If You’re Reading Your Bible This Way, You’re Doing It Wrong

When I talk to people about what I believe now, some people ask, “Where’s your source? Where in the Bible does it say that?” To be honest, my response usually sounds a bit elusive and sketchy. Many times, I have to simply say, “You won’t find this explicitly written in the Bible.”

The obvious conclusion for my conversation partner is, “You’re just making stuff up!”

However, that’s not the reason we read the same Bible but walk away with different conclusions. Additionally, it makes it a lot easier to dismiss what I say on account of the sheer amount of people who have walked away with outlandish conclusions. I get it.

Nevertheless, why am I walking away with completely different conclusions than the average Christian? Am I reading certain commentaries? Do I have access to better supplemental resources? Am I a linguist who comprehends the language better? Am I smarter? Am I crazy?

The short answer is: I learn differently.

I’m not talking about being a visual or auditory learner. I’m not saying I learn better, either.

Discovering Torah has taught me a new way to learn. This way of learning is meant for anyone who would approach it and adopt it!

Let’s think about the way many of us dig deeper when studying Scripture. Let’s start with a commonly misunderstood word—torah. At first, like most Christians, I understood torah to mean “law.”

We arrived at this conclusion by looking up the definition of the word in the original language—Hebrew. We probably looked up where the word was first used to get proper context and usage. This is good practice.

Many people’s understanding of ‘Torah’ does not extend beyond: it’s the first five books, it’s law, Israel couldn’t obey it because it was too hard, and we don’t have to because Jesus did it.

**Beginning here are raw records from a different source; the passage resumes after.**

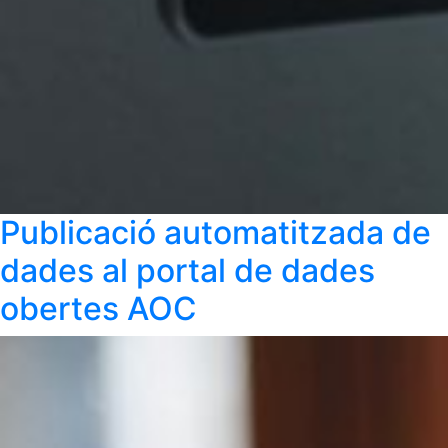
Publicació automatitzada de
dades al portal de dades
obertes AOC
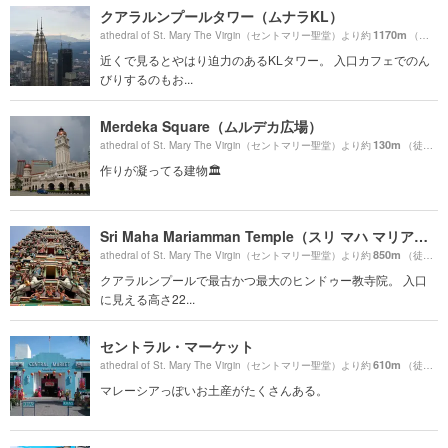
クアラルンプールタワー（ムナラKL）
1170m
athedral of St. Mary The Virgin（セントマリー聖堂）より約
（徒歩20分）
近くで見るとやはり迫力のあるKLタワー。 入口カフェでのん
びりするのもお...
Merdeka Square（ムルデカ広場）
130m
athedral of St. Mary The Virgin（セントマリー聖堂）より約
（徒歩3分）
作りが凝ってる建物🏛
Sri Maha Mariamman Temple（スリ マハ マリアマン寺院）
850m
athedral of St. Mary The Virgin（セントマリー聖堂）より約
（徒歩15分）
クアラルンプールで最古かつ最大のヒンドゥー教寺院。 入口
に見える高さ22...
セントラル・マーケット
610m
athedral of St. Mary The Virgin（セントマリー聖堂）より約
（徒歩11分）
マレーシアっぽいお土産がたくさんある。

All of that might make sense if Torah does mean “law,” but it doesn’t. Upon a deeper search, it more closely means “instruction, way, path, guide.”

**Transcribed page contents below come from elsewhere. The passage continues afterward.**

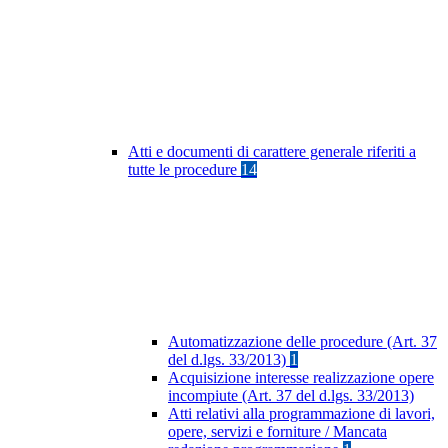
Atti e documenti di carattere generale riferiti a
tutte le procedure
14
Automatizzazione delle procedure (Art. 37
del d.lgs. 33/2013)
1
Acquisizione interesse realizzazione opere
incompiute (Art. 37 del d.lgs. 33/2013)
Atti relativi alla programmazione di lavori,
opere, servizi e forniture / Mancata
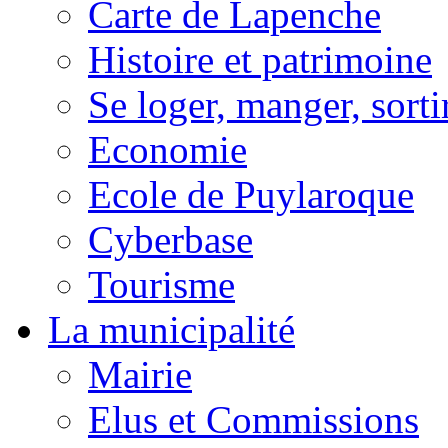
Carte de Lapenche
Histoire et patrimoine
Se loger, manger, sorti
Economie
Ecole de Puylaroque
Cyberbase
Tourisme
La municipalité
Mairie
Elus et Commissions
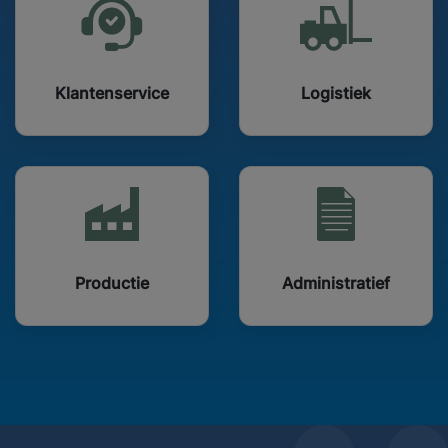
Klantenservice
Logistiek
Productie
Administratief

Many of us stop looking there—likely concluding, “Torah is the instruction or way.” Great! But, if I already believe that Torah is essentially irrelevant today, what good does this do me? I wouldn’t even know how to apply this to my life! “Maybe it USED to be the path we should follow, but now we have Jesus?” “Maybe it has good teaching in it.” At this point, we’re just guessing and can fall prey to filling in the gaps in order to make it make sense.

While I learned a more accurate definition of Torah a long time ago, I still had to live out and test the reality of what it means.

Our studying of Scripture has to extend beyond quiet sessions of reading, ferociously turning pages, and scribbling down notes. We do not truly learn that way.

It was not sufficient for me to learn the definition of “torah”. I must additionally learn the picture and behavior of it.

To read and pour over a text is a passive way of learning—especially if it stops there. While, there is nothing wrong with reading, that is not where our learning truly happens. Learning happens through movement. In Scripture, originally written in Hebrew and always upholding the Hebraic perspective, we discover movement and dynamism.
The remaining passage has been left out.